Wenn man die Pläne so umsetzt, wie sie derzeit – oft sogar noch voller Stolz – präsentiert werden, gibt es in einer solchen Stadt auch nur noch schwer die Möglichkeit sozialer Mobilität, des gesellschaftlichen Aufstiegs. Denn, wer im „falschen“ Bezirk wohnt, hat keinen Zugang zu besseren Bildungsmöglichkeiten. Die Möglichkeit zur Auswahl bei Schulen, bei medizinischen Einrichtungen, Kinos oder Restaurants wird durch ein solches Konzept abgeschafft. Willkommen in der Planwirtschaft. Willkommen in der Stadt aus einem George Orwell-Roman.

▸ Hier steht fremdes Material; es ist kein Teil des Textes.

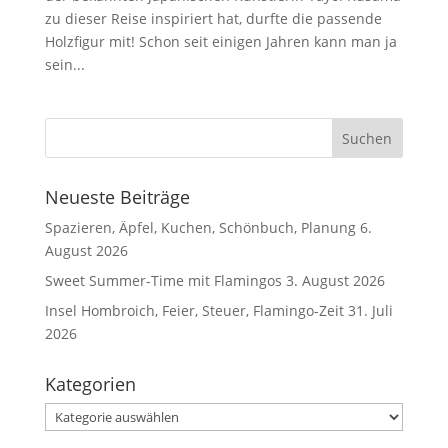
zu dieser Reise inspiriert hat, durfte die passende
Holzfigur mit! Schon seit einigen Jahren kann man ja
sein...
Neueste Beiträge
Spazieren, Äpfel, Kuchen, Schönbuch, Planung
6.
August 2026
Sweet Summer-Time mit Flamingos
3. August 2026
Insel Hombroich, Feier, Steuer, Flamingo-Zeit
31. Juli
2026
Kategorien
Kategorien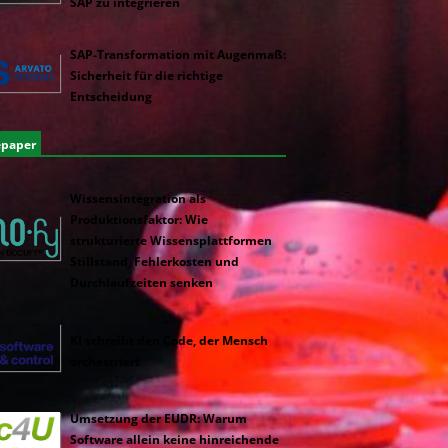
SAP zu integrieren
SAP-Transformation mit Augenmaß:
Sicherheit für die richtige
Entscheidung
epaper
Wissensintegration als
Produktionsfaktor: Wie
strukturierte Wissensplattformen
Stillstand, Fehlerkosten und
Durchlaufzeiten senken
KI schreibt den Code, der Mensch
orchestriert
Umsetzung der EUDR: Warum
Software allein keine hinreichende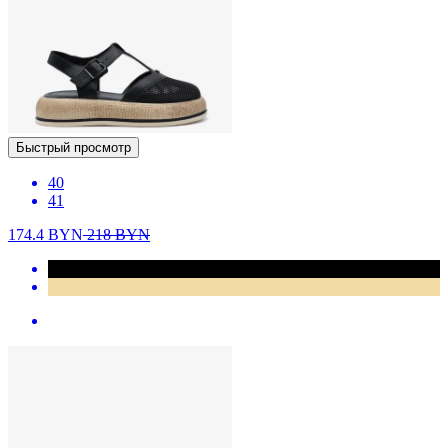
Быстрый просмотр
40
41
174.4
BYN
218
BYN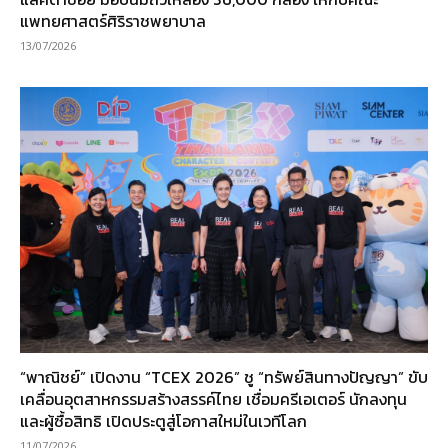
แพทยศาสตร์ศิริราชพยาบาล
13/07/2026
“พาณิชย์” เปิดงาน “TCEX 2026” ชู “ทรัพย์สินทางปัญญา” ขับ
เคลื่อนอุตสาหกรรมสร้างสรรค์ไทย เชื่อมครีเอเตอร์ นักลงทุน
และผู้ซื้อสิทธิ เปิดประตูสู่โอกาสใหม่ในเวทีโลก
11/07/2026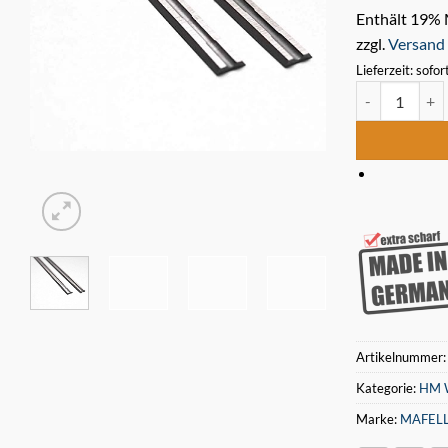
Enthält 19%
zzgl.
Versand
Lieferzeit: sofor
Mafell HU 75 
Artikelnummer
Kategorie:
HM W
Marke:
MAFEL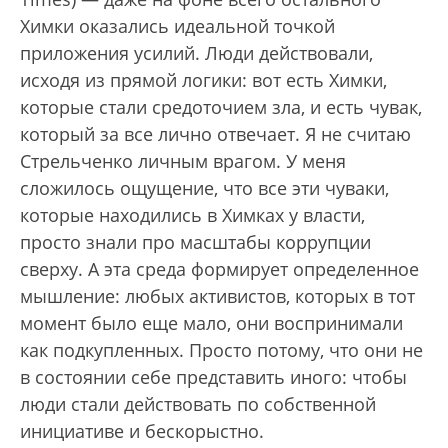
Химки оказались идеальной точкой
приложения усилий. Люди действовали,
исходя из прямой логики: вот есть Химки,
которые стали средоточием зла, и есть чувак,
который за все лично отвечает. Я не считаю
Стрельченко личным врагом. У меня
сложилось ощущение, что все эти чуваки,
которые находились в Химках у власти,
просто знали про масштабы коррупции
сверху. А эта среда формирует определенное
мышление: любых активистов, которых в тот
момент было еще мало, они воспринимали
как подкупленных. Просто потому, что они не
в состоянии себе представить иного: чтобы
люди стали действовать по собственной
инициативе и бескорыстно.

Grundsätzlich ist die Idee einer Dezentralisierung für die städtebauliche Zukunft sehr gut und natürlich auch unterstützenswert. Doch ist diese Idee nicht neu und die Vergabe eines 100.000 EURO-Preises dafür nicht wirklich notwendig. In allen größeren Städten Europas gab es diese dezentrale Versorgung bereits. Die nun auf dem Planungstisch künstlich entworfenen Zonen waren natürlich gewachsen und man nannte sie – je nachdem wo man lebte – „Kiez“ oder „Grätzl“. Vom Friseur über den Fleischhauer bis zum Arzt war alles zur Hand. Man kaufte lokal ein. Daß es in den „Grätzeln“ keine Industriebetriebe gab, war auch logisch. Es gab ein moderates Ein- und Auspendeln von Arbeitskräften. Die Sünden von gestern, die aus Innenstädten reine Verkaufsstraßen machten und vor den Städten Alleen von riesigen Märkten errichten ließen, muß man auf vernünftigen Wegen entgegentreten. Mit totalitären Wohnbezirksfantasien mit Ausgangsbeschränkungen wird das nichts.